• [Task description]:
Leaving out the pictures, reproduce each record exactly and in full.

• [Task inputs]:
■ ■ ■
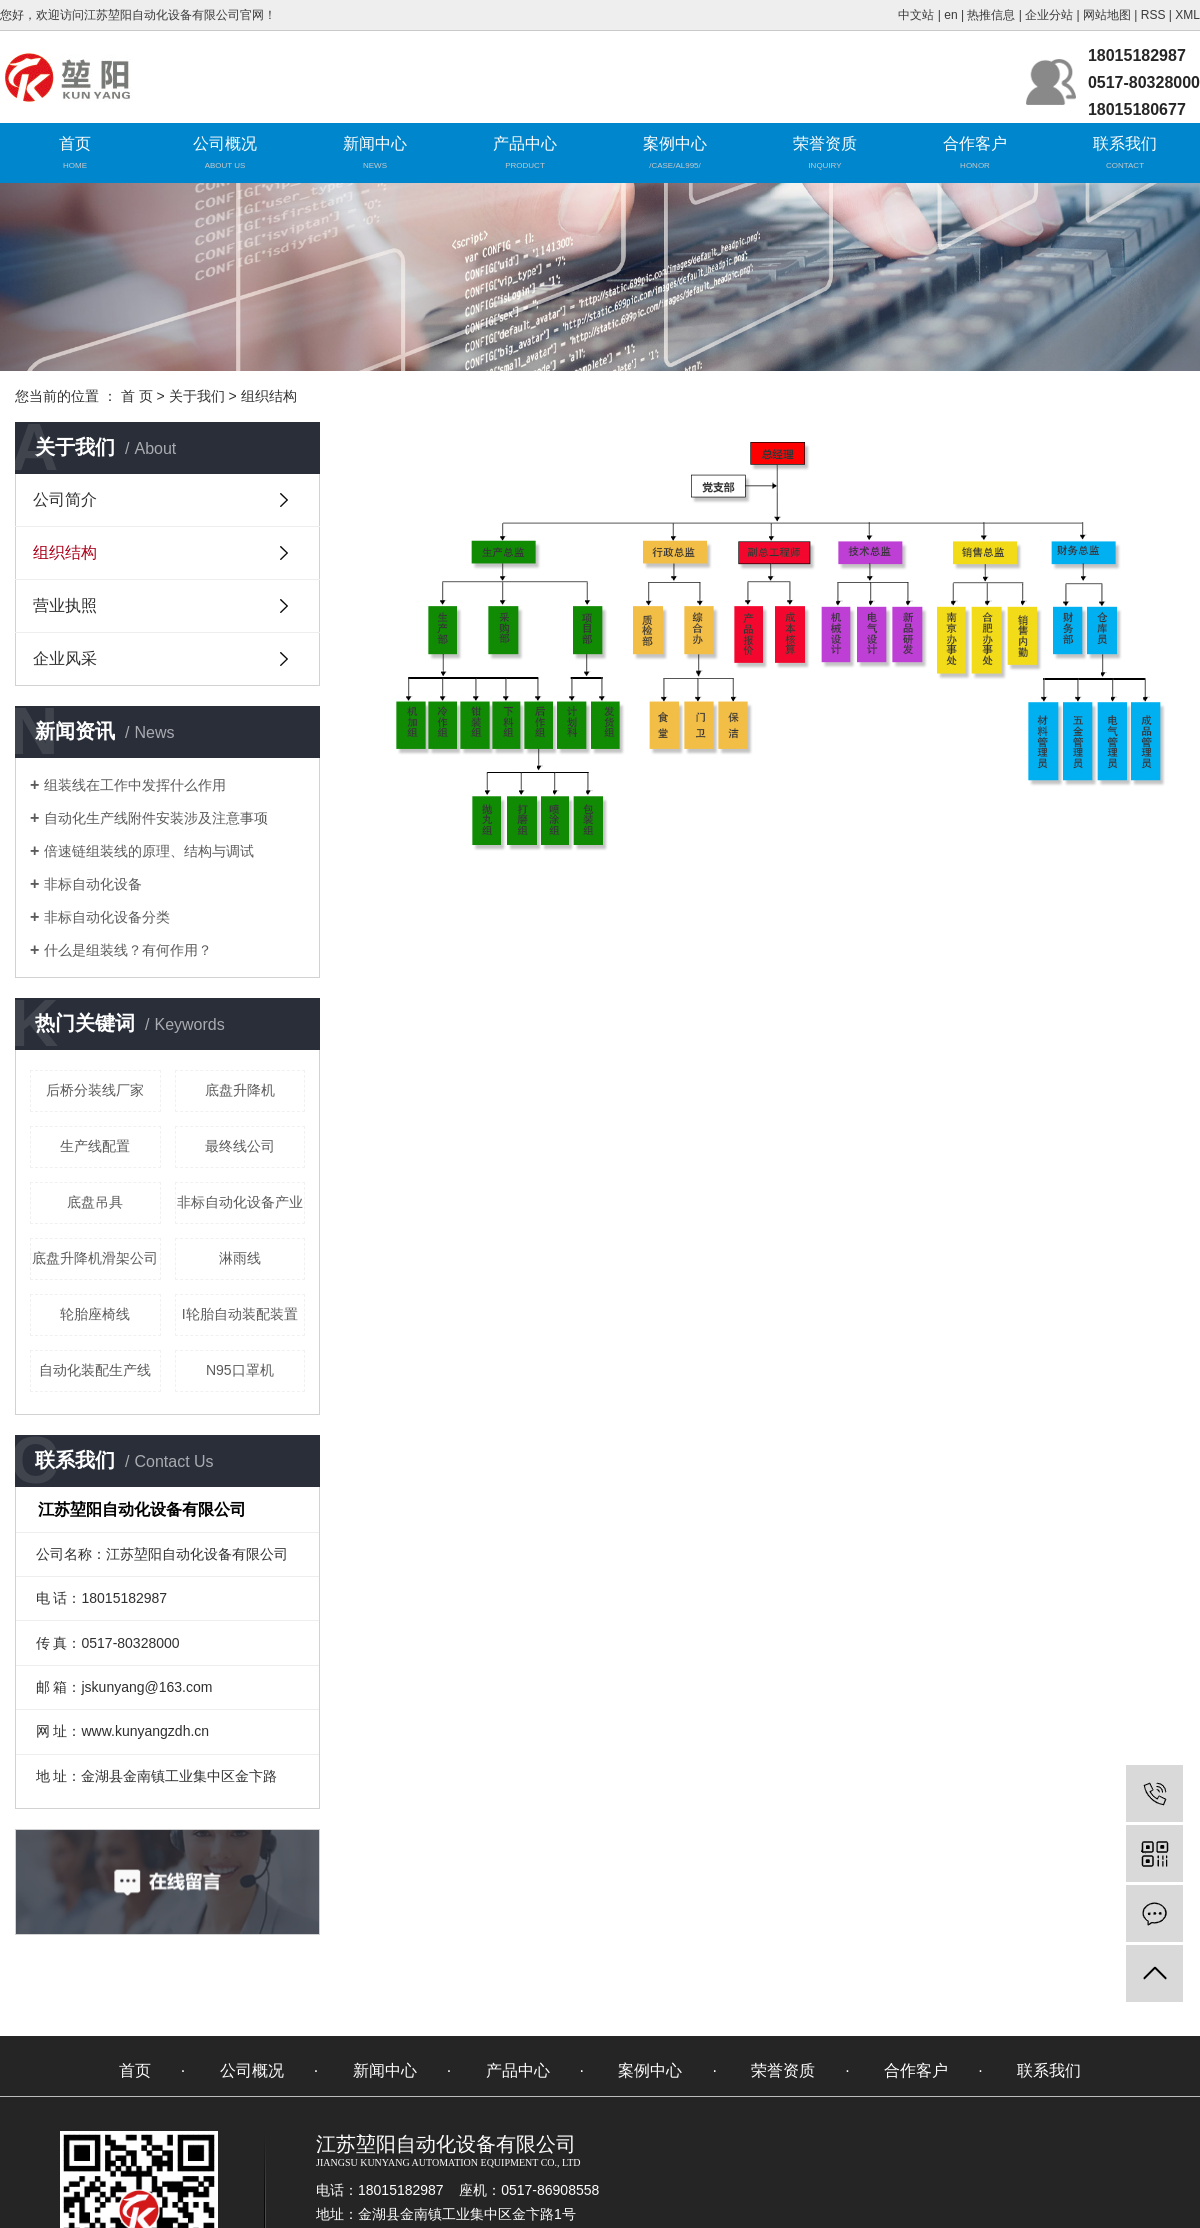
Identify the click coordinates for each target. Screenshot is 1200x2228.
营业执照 (65, 605)
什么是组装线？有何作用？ (128, 950)
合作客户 (975, 143)
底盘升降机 (240, 1090)
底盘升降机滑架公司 (95, 1258)
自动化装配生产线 (95, 1370)
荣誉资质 (825, 143)
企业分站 (1049, 15)
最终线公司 (240, 1146)
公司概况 (225, 143)
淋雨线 (240, 1258)
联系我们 (1125, 143)
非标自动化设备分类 (107, 917)
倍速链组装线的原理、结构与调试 (149, 851)
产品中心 (525, 143)
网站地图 (1107, 15)
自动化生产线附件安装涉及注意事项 (156, 818)
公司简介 (65, 499)
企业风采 (65, 658)
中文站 (916, 15)
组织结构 (65, 552)
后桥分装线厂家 (95, 1090)
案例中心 (675, 143)
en (950, 15)
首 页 (137, 396)
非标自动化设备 (93, 884)
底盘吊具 (95, 1202)
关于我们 (197, 396)
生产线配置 (95, 1146)
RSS (1153, 15)
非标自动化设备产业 (240, 1202)
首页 (75, 143)
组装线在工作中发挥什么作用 (135, 785)
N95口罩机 (240, 1370)
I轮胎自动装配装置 (240, 1314)
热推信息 (991, 15)
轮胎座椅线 (95, 1314)
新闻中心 (375, 143)
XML (1187, 15)
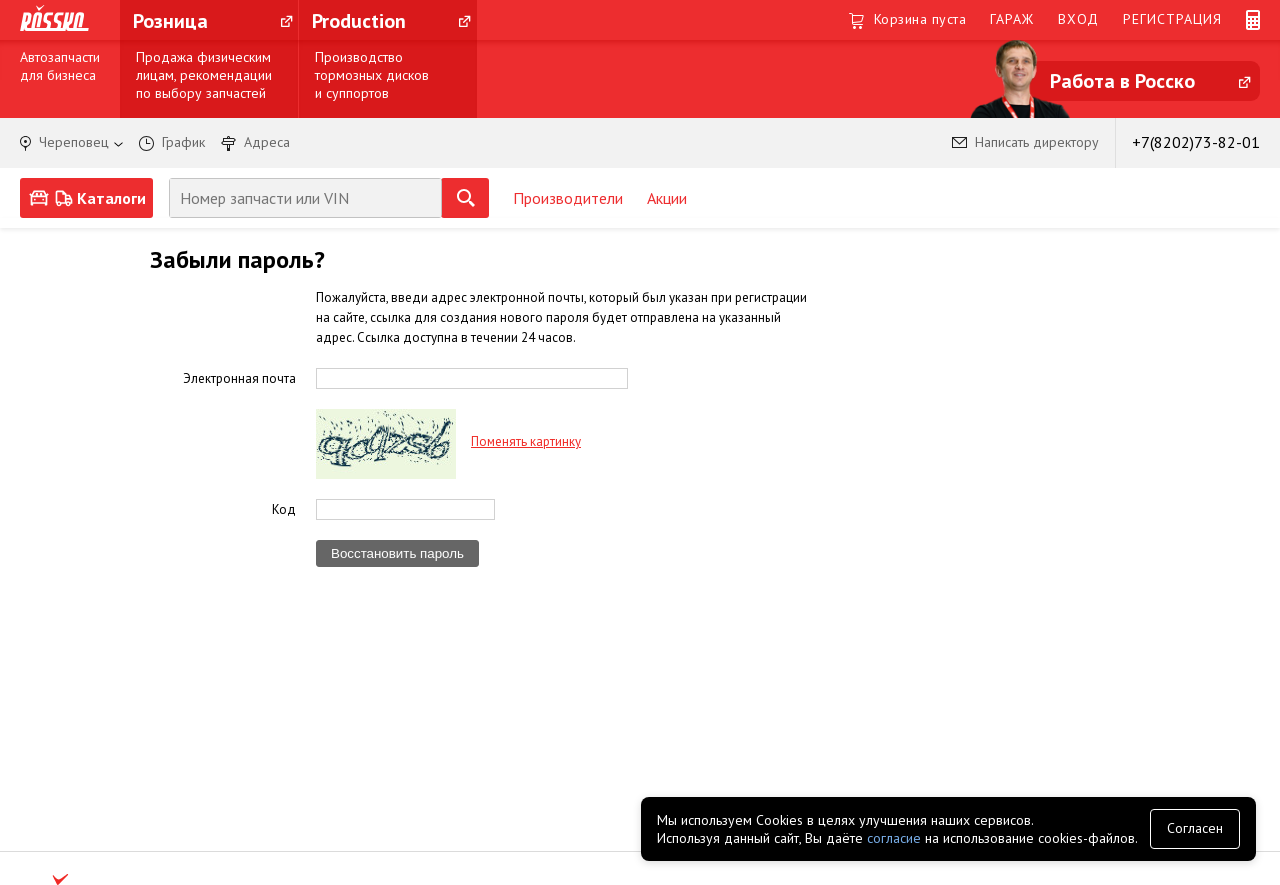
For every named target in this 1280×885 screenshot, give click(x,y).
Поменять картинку (526, 441)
■ ■ ■
• [Answer section]:
Identify the click coordinates for each target. Screenshot is 1200x2228.
营业执照 (65, 605)
什么是组装线？有何作用？ (128, 950)
合作客户 (975, 143)
底盘升降机 (240, 1090)
底盘升降机滑架公司 (95, 1258)
自动化装配生产线 (95, 1370)
荣誉资质 (825, 143)
企业分站 (1049, 15)
最终线公司 (240, 1146)
公司概况 (225, 143)
淋雨线 (240, 1258)
联系我们 (1125, 143)
非标自动化设备分类 (107, 917)
倍速链组装线的原理、结构与调试 (149, 851)
产品中心 (525, 143)
网站地图 (1107, 15)
自动化生产线附件安装涉及注意事项 (156, 818)
公司简介 (65, 499)
企业风采 (65, 658)
中文站 (916, 15)
组织结构 (65, 552)
后桥分装线厂家 (95, 1090)
案例中心 (675, 143)
en (950, 15)
首 页 (137, 396)
非标自动化设备 (93, 884)
底盘吊具 (95, 1202)
关于我们 (197, 396)
生产线配置 (95, 1146)
RSS (1153, 15)
非标自动化设备产业 (240, 1202)
首页 (75, 143)
组装线在工作中发挥什么作用 (135, 785)
N95口罩机 (240, 1370)
I轮胎自动装配装置 (240, 1314)
热推信息 (991, 15)
轮胎座椅线 (95, 1314)
新闻中心 (375, 143)
XML (1187, 15)
For every named target in this 1280×885 screenshot, give click(x,y).
Поменять картинку (526, 441)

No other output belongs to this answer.